Regulators to Vote on Liquidity Rules; Fee Revenue Takes a Dive

Receiving Wide Coverage ...

Home Depot Probes Breach: Home Depot may be the latest retailer to have customer credit and debit card information fall prey to a data breach. The home-improvement store is keeping pretty mum about the details of its investigation into so-called "unusual activity." But security expert and blogger Brian Krebs, who broke the story, reported that "the breach may have extended across all of Home Depot's U.S. stores and could date back to late April or May," according to the Wall Street Journal. Krebs also said the attack could impact even more people than the 40 million whose cards were compromised in Target's holiday-season breach, according to the Financial Times.

Apple Defends iCloud Safety: Apple is denying that hackers breached its iCloud system in order to leak nude celebrity photos. The company attributed the stolen photos to "a very targeted attack on user names, passwords and security questions," as opposed to a broader breach that could impact all iPhone users. Regardless, the company is recommending that customers use long passwords and opt for the two-step verification system in order to better protect their accounts. Wall Street Journal, Financial Times

Wall Street Journal

The Federal Reserve and the Federal Deposit Insurance Corp. are set to vote Wednesday on new liquidity rules aimed at preventing another financial crisis. Regulators are expected to give the thumbs-up to a liquidity coverage ratio, "which would require large banks hold enough safe assets—such as cash or those that easily convert to cash—to fund their operations for 30 days." The rule could put a damper on banks' profit since safer assets offer lower returns, according to the paper. Regulators are also expected to adopt a rule "that will require banks [to] hold capital against every asset on their books—not just those deemed risky." The article delves into some potential inadvertent consequences of the new rules, including the possibility banks will seek to offset the low returns of safer assets with an uptick in high-risk, high-return loans, resulting in less lending to mid-risk borrowers. But, it notes, some argue "such trade-offs are worth it to make the financial system more stable."

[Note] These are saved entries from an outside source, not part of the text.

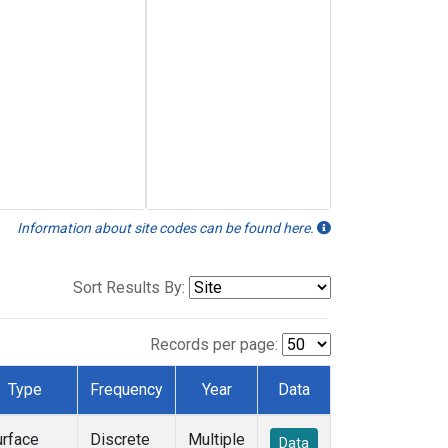
Information about site codes can be found here.
Sort Results By:
Records per page:
Type
Frequency
Year
Data
urface
Discrete
Multiple
Data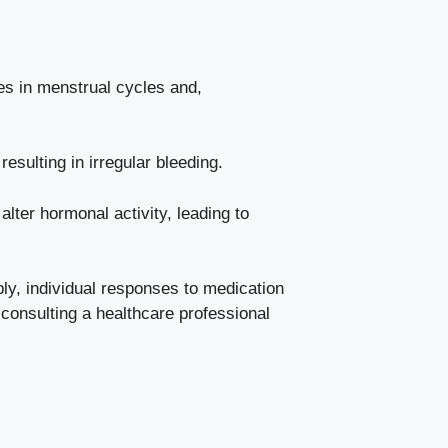
s in ⁣menstrual cycles and,⁤
esulting in irregular bleeding.
ter hormonal⁤ activity, leading ‌to
bly,​ individual ⁤responses to medication
​consulting a healthcare professional⁣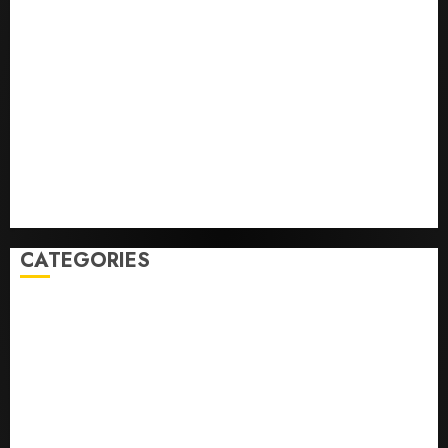
He’s Known as Big Dumper, but This Year He’s
Baseball’s Big Bust
‘Unhittable’ Review: Pitch Perfect
Sydney Towle, content creator who documented life
with cancer, dies at 26
Some US adults are using AI for financial guidance
but few trust it, Gallup poll finds
Obama in Larry David Show Revisits Tan Suit
Controversy
CATEGORIES
Home
World
Politics
Business
Entertainment
Sports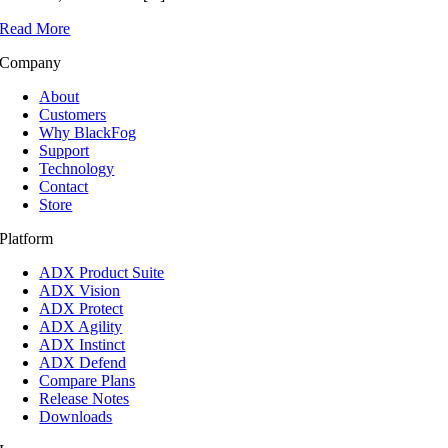
Read More
Company
About
Customers
Why BlackFog
Support
Technology
Contact
Store
Platform
ADX Product Suite
ADX Vision
ADX Protect
ADX Agility
ADX Instinct
ADX Defend
Compare Plans
Release Notes
Downloads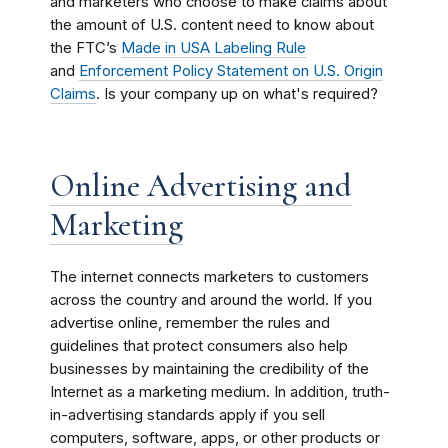
and marketers who choose to make claims about
the amount of U.S. content need to know about
the FTC’s
Made in USA Labeling Rule
and
Enforcement Policy Statement on U.S. Origin
Claims
. Is your company up on what's required?
Online Advertising and
Marketing
The internet connects marketers to customers
across the country and around the world. If you
advertise online, remember the rules and
guidelines that protect consumers also help
businesses by maintaining the credibility of the
Internet as a marketing medium. In addition, truth-
in-advertising standards apply if you sell
computers, software, apps, or other products or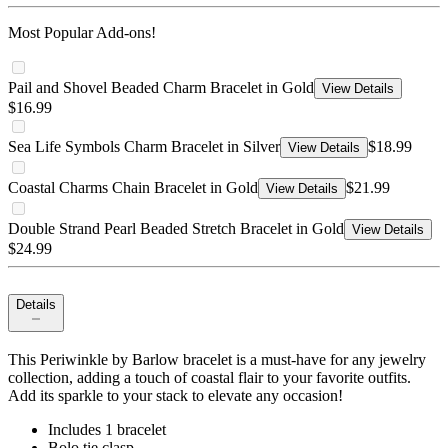
Most Popular Add-ons!
Pail and Shovel Beaded Charm Bracelet in Gold
View Details
$16.99
Sea Life Symbols Charm Bracelet in Silver
$18.99
View Details
Coastal Charms Chain Bracelet in Gold
$21.99
View Details
Double Strand Pearl Beaded Stretch Bracelet in Gold
View Details
$24.99
Details
This Periwinkle by Barlow bracelet is a must-have for any jewelry
collection, adding a touch of coastal flair to your favorite outfits.
Add its sparkle to your stack to elevate any occasion!
Includes 1 bracelet
Bolo tie clasp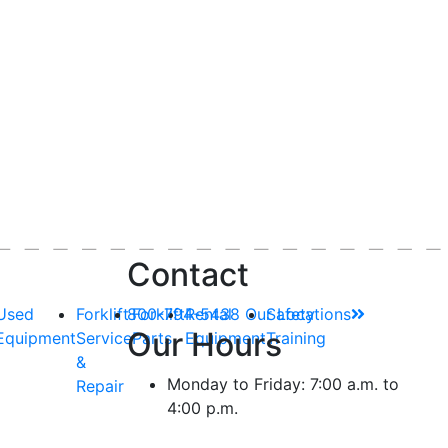
Contact
Used
Forklift
800-794-5438
Forklift
Rental
Our Locations
Safety
Our Hours
Equipment
Service
Parts
Equipment
Training
&
Monday to Friday: 7:00 a.m. to
Repair
4:00 p.m.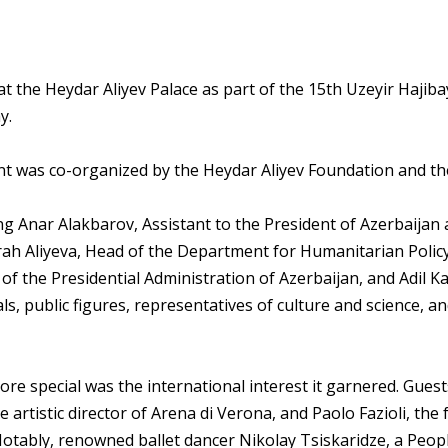
 the Heydar Aliyev Palace as part of the 15th Uzeyir Hajibay
y.
vent was co-organized by the Heydar Aliyev Foundation and th
ng Anar Alakbarov, Assistant to the President of Azerbaijan 
rah Aliyeva, Head of the Department for Humanitarian Policy
of the Presidential Administration of Azerbaijan, and Adil Ka
ls, public figures, representatives of culture and science, a
re special was the international interest it garnered. Gues
e artistic director of Arena di Verona, and Paolo Fazioli, th
Notably, renowned ballet dancer Nikolay Tsiskaridze, a Peopl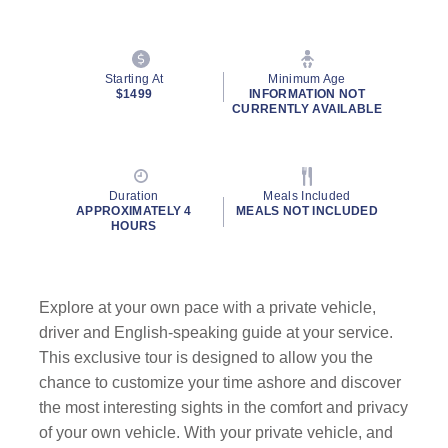
Starting At
Minimum Age
$1499
INFORMATION NOT
CURRENTLY AVAILABLE
Duration
Meals Included
APPROXIMATELY 4
MEALS NOT INCLUDED
HOURS
Explore at your own pace with a private vehicle,
driver and English-speaking guide at your service.
This exclusive tour is designed to allow you the
chance to customize your time ashore and discover
the most interesting sights in the comfort and privacy
of your own vehicle. With your private vehicle, and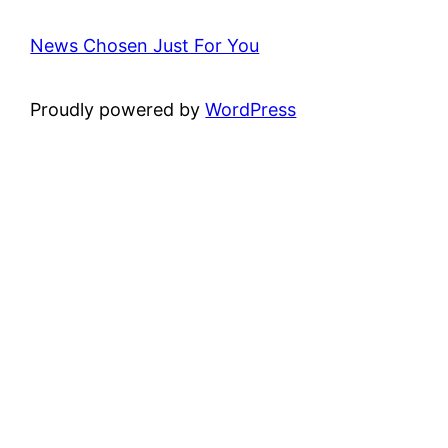
News Chosen Just For You
Proudly powered by
WordPress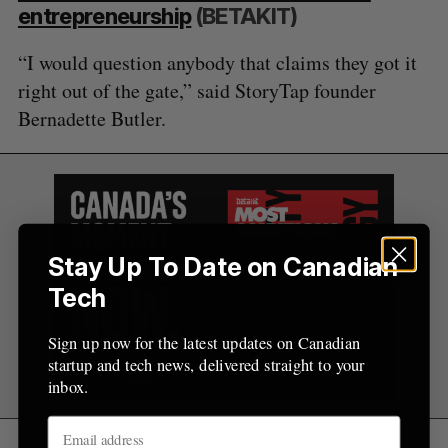
entrepreneurship
(BETAKIT)
“I would question anybody that claims they got it
right out of the gate,” said StoryTap founder
Bernadette Butler.
Stay Up To Date on Canadian
Tech
Sign up now for the latest updates on Canadian
startup and tech news, delivered straight to your
inbox.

"Banks are making less of their money from customer-account fees than at any time in the past seven decades as strict government rules and changing consumer behavior squeeze a major source of revenue," the Journal reports. The Federal Reserve's 2010 rule requiring customers to opt-in to overdraft coverage has cut into fee revenue, while the rise of online banking has made it easier for customers to check their account balances and refrain from going into the red.

Credit Suisse has turned up a number of unsavory findings as it conducts an internal probe into employee conversations in electronic chat rooms, according to the paper. One London trader has been suspended for allegedly "sharing client communications with her husband, a London-based trader at a rival bank"; her boss is also on leave as a result of the probe. The investigation has turned up additional "allegations of traders on the same London desk using profane, sexist and racist language and watching sex videos on the trading floor."

Auto sales are looking strong in August thanks to low loan rates and steady demand from customers who put off buying cars during the recession, according to the paper.

Perhaps banks should watch their backs: credit unions "are increasing their lending at the fastest clip in years, a sign that a once-sleepy part of the financial world is becoming more aggressive." Outstanding loans grew 9.8% at credit unions in the second quarter, compared to 4.9% growth at banks. While one banker quoted in the article says credit unions will "slowly euthanize community banks," Cutler Dawson, the chief of Navy Federal Credit Union, says most new customers come from bigger lenders.

The hack attack at JPMorgan Chase appears to be an isolated incident, according to the Federal Bureau of Investigation. An anonymouse tells the Journal the "JPMorgan incident was at first conflated with suspicious activity related to other banks. As the investigation continued, the threats appeared to be separate." In other words, lots of banks are getting attacked all the time by lots of different people. Feel better?

New York Times

A federal program aimed at allowing struggling borrowers to stay in their homes by selling delinquent mortgages to investors "is producing modest returns," according to the New York Times. "To date, 2,049 mortgages sold to investors under the program have been reworked to allow the borrowers—many of whom had not made a mortgage payment in three years—to remain in their homes and start making payments again," the paper reports. But that's a fraction of the 73,000 mortgages the Department of Housing and Urban Development has sold to investors thus far, most of which were "foreclosed on or the borrower was permitted to walk away from a home in exchange of forfeiting any rights to the property."

Citigroup should divide itself into "more manageable pieces" in order to avoid more gaffes like the fraud at its Mexican unit, writes Reuters Breakingviews' Rob Cox. He says the restructuring could even reward shareholders, but admits that "a breakup isn't likely to gain traction" at the moment.

The Justice Department's top fraud prosecutor is heading to banking law firm Simpson Thacher & Bartlett. Jeffrey Knox "is the latest in a long line of federal prosecutors to spin through the so-called revolving door, the symbolic portal through which government lawyers move to the private sector and back again," the paper reports. "The criminal division alone has had four leaders in the last 18 months, two of whom left the Justice Department for law firm partnerships."